───── Records

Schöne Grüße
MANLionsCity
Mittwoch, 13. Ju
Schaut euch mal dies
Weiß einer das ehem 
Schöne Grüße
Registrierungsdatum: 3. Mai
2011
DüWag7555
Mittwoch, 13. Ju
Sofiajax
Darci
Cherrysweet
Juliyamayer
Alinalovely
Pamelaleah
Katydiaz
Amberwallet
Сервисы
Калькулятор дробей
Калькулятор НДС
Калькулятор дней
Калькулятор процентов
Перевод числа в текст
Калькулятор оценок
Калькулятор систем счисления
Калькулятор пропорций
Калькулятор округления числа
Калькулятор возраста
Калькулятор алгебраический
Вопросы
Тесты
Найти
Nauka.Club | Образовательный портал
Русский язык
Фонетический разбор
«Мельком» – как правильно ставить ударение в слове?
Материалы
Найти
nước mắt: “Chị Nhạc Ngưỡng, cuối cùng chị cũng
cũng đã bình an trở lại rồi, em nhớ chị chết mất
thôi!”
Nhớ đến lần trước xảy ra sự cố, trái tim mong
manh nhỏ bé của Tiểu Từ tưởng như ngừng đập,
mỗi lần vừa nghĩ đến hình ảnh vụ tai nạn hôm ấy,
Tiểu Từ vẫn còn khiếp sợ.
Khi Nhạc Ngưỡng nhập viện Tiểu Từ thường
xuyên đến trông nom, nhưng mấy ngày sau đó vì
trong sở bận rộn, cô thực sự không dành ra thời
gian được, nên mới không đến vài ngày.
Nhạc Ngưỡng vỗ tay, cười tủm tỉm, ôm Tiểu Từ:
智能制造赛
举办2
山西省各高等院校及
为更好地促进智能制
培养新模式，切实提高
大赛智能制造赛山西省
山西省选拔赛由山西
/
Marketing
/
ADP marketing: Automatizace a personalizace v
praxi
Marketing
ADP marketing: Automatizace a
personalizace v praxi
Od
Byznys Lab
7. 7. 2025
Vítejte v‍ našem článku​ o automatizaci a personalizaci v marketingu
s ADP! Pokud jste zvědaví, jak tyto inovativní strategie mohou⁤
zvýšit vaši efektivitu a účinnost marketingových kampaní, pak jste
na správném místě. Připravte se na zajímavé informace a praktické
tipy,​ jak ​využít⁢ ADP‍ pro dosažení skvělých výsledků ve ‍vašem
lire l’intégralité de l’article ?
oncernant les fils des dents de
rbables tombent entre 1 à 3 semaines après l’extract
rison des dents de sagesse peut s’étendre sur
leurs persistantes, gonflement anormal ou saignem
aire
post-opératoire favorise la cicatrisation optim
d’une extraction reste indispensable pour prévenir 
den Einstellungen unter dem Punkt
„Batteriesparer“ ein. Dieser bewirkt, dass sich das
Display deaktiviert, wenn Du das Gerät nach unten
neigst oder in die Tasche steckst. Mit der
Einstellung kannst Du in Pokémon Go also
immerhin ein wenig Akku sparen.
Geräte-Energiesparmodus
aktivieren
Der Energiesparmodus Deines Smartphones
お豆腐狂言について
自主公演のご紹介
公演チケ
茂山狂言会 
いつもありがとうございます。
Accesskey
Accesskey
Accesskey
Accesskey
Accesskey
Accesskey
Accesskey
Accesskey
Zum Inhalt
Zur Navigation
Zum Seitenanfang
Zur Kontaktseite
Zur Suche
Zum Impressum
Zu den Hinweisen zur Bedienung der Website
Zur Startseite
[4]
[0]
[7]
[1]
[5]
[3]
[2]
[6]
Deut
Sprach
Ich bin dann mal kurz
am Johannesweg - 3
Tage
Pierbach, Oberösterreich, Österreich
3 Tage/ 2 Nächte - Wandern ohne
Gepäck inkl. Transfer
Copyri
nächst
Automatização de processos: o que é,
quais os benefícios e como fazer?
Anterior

──────────

Take every line from the records that holds "Nhạc" and copy it down.

nước mắt: “Chị Nhạc Ngưỡng, cuối cùng chị cũng
Khi Nhạc Ngưỡng nhập viện Tiểu Từ thường
Nhạc Ngưỡng vỗ tay, cười tủm tỉm, ôm Tiểu Từ:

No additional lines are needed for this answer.